This post originally appeared on MediaPost on February 6, 2019.
By Ari Lewine
There are now over 400 direct-to-consumer (DTC) brands that have collectively raised $3 billion in capital since 2012, according to an Inc. article. These DTC brands have built and sustained successful businesses largely through social media advertising on platforms like Instagram and Facebook, but that’s now changing.
There’s more competition than ever among both DTC and large brands, and social media platforms, with their ever-changing algorithms that hurt viewability and deplete brands financially with diminishing returns.
Now, the very DTC brands that once found success on social are scrambling to more traditional media to find their audiences — including traditional and connected TV.
However, we’re quickly seeing that when you move a social-media strategy to streaming television, the ad strategy needs a new framework.
What’s made DTC brands successful on social media is the rapid iteration of creative that’s highly tailored to their customers. As consumers interact and share content, the platforms collect first-party data that goes back to the brand, helping it refine and produce more creative quickly.

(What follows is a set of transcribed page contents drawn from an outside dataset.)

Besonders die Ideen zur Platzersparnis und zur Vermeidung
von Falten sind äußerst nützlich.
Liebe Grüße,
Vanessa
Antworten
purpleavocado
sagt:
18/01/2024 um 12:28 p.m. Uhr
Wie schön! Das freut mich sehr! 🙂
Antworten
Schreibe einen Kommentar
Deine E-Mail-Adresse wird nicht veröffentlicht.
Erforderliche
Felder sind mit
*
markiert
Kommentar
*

15- and 30-second TV ad spots, on the other hand, have been traditionally resource-heavy in both cost and creative bandwidth — which ultimately reduces the scale at which brands can release these types of ads.
And while DTC brands seek to use connected TV and OTT to reach their target socially media- savvy Gen X, millennials, and Gen Z, these audiences are the very people cutting cords the most and subscribing to streaming, specifically circumventing traditional media’s rising costs and ad loads.